From a27cce81b1d546d07d9a17da6d8b967609197cd6 Mon Sep 17 00:00:00 2001
From: Roman Gershman <roman@dragonflydb.io>
Date: Tue, 24 Dec 2024 15:33:24 +0200
Subject: [PATCH] feat: add support for meta memcache commands (#4362)

This is a stripped down version of supporting the memcache meta requests.

a.
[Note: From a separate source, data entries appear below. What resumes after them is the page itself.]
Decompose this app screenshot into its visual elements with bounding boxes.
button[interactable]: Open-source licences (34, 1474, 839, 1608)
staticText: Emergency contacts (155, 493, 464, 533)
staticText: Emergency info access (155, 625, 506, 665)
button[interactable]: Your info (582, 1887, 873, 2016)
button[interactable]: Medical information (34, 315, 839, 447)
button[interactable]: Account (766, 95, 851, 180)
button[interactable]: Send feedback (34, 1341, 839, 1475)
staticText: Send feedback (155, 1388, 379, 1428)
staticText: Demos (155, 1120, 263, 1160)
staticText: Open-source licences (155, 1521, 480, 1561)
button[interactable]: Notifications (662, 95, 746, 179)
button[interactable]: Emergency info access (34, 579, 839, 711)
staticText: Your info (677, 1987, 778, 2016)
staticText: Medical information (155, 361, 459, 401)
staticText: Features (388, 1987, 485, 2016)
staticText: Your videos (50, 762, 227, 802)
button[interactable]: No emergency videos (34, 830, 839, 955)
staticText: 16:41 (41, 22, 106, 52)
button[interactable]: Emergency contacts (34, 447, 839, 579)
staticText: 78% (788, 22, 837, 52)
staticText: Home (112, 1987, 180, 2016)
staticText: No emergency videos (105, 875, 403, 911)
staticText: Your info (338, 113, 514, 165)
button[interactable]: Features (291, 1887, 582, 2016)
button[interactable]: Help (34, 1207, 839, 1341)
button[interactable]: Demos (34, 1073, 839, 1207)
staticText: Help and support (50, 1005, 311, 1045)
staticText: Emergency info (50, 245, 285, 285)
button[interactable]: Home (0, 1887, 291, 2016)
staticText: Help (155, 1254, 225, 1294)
Not all meta flags are supported, but TTL, flags, arithmetics are supported.
b. does not include reply support.
c. does not include new semantics that are not part of the older, ascii protocol.

The parser interface has not changed significantly, and the meta commands are emulated
using the old, high level commands like ADD,REPLACE, INCR etc.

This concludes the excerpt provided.